If I tried to push DS (5) with his reading even more (I already make him read his school book once a week! and I encourage him to read this or that he is interested in) he would turn off completely, some just don't seem to be quite ready at this age.

Wonder whether there is a connection between the problems with boys literacy and the early school starting age in this country.

Maisiethemorningsidecat · 04/02/2011 14:18

A good teacher and school will address these problems though. This thread is not about providing extra support when it's needed, it's about competitive parents of children aged 4. Children in some other countries don't start reading until much later - I don't believe they all turn out to be "thickys"

gabid · 04/02/2011 14:21

Exactly, Maisie, they pick up reading very quickly and read well after just one year of teaching. Also, there doesn't seem to be so much fuss about reading levels.

halfcaff · 04/02/2011 14:27

Prizes at speech day? Blimey!

pagwatch · 04/02/2011 14:33

Grinat hully

I understand people feeling anxious but to be honest it has become bizarre and obsessive.
Reading is at five means fuck all except that your child can read at five.
When I interviewed people I almost never asked them what ORT level they were on at reception.

And having the cleverest child has become the holy Grail . People think that having a bright child reflects well upon their parenting when it almost never does.

ElinElin · 04/02/2011 14:34

To BunnyWunny. Did I understand right that you are a teacher? Then it is reassuring to know that not all teachers are like my DD's teacher. I totally agree, if teachers were more open it would be better. When I went for parent evening in Nov teacher said everything is fine, very positive feedback. Then when I mentioned to teacher what my daughter can do and teacher said she is not doing this in school.(even though the day after she got a book so must have taken my comment seriously)I met with teacher and I think she thinks that I was critisising her and took things personally. Teacher did not offer any ideas on how to improve things. Of course if my DD is in lower group I want to support her to achieve better. And if she is not showing in school what she can do. Why is that. Becuause of my DD or cause Teacher not assessed her properly.
To CatIsSleepy of course as a parent you worry. It shows that you care. My dd teacher said same thing. She is not confident in class etc. In every other environment she is very confident. Even in drama class in school her drama teacher said she is very confident.

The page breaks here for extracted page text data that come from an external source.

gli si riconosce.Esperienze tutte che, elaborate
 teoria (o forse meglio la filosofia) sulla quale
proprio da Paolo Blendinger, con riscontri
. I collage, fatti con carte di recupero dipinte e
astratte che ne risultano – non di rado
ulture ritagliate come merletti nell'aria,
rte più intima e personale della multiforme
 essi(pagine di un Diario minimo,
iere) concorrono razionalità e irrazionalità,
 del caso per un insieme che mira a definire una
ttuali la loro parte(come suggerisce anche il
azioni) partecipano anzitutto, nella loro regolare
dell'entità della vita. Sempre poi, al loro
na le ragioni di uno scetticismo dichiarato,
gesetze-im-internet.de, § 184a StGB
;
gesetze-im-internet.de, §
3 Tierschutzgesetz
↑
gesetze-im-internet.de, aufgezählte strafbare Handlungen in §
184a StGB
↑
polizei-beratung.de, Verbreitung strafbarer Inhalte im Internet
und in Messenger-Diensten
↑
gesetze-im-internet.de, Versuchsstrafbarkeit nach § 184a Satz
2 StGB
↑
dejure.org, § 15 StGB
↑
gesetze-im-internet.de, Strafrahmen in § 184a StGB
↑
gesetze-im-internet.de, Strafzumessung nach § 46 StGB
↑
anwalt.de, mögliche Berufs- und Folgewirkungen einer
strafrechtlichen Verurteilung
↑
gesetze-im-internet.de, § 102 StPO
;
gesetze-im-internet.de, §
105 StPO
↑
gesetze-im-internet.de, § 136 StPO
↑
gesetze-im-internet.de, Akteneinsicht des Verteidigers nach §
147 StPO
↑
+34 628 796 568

taffetasplat · 04/02/2011 14:36
MerryMarigold · 04/02/2011 14:39

LOL, taffeta!

Francagoestohollywood · 04/02/2011 14:42

But ElinElin, if your child is in reception, and she is 4/5 it might be that she isn't emotionally ready to show at school what she can do.
Teachers at reception are imho dealing with extremely young children, who are starting school with incredibly different levels of emotional maturity is it right to "assess" then so young?
I don't think the level of reading of a 4/5 yr old should concern a teacher so much.

DownyEmerald · 04/02/2011 14:49

what namechanges said

It's the only way you know how your kids are doing. We had a parents evening in Oct - basically are they happy, and there will be another one early next month. It's a long time between. Obviously you can talk to the teacher, but the book and the level it is are concrete things that you can get a handle on.

I don't know enough enough about numeracy and kids development to know how dd is doing on that, and that would also depend a lot on the teaching style, I wish there was something like the reading books in numeracy so I could know. I don't care what level she is, I just like to know about my dd.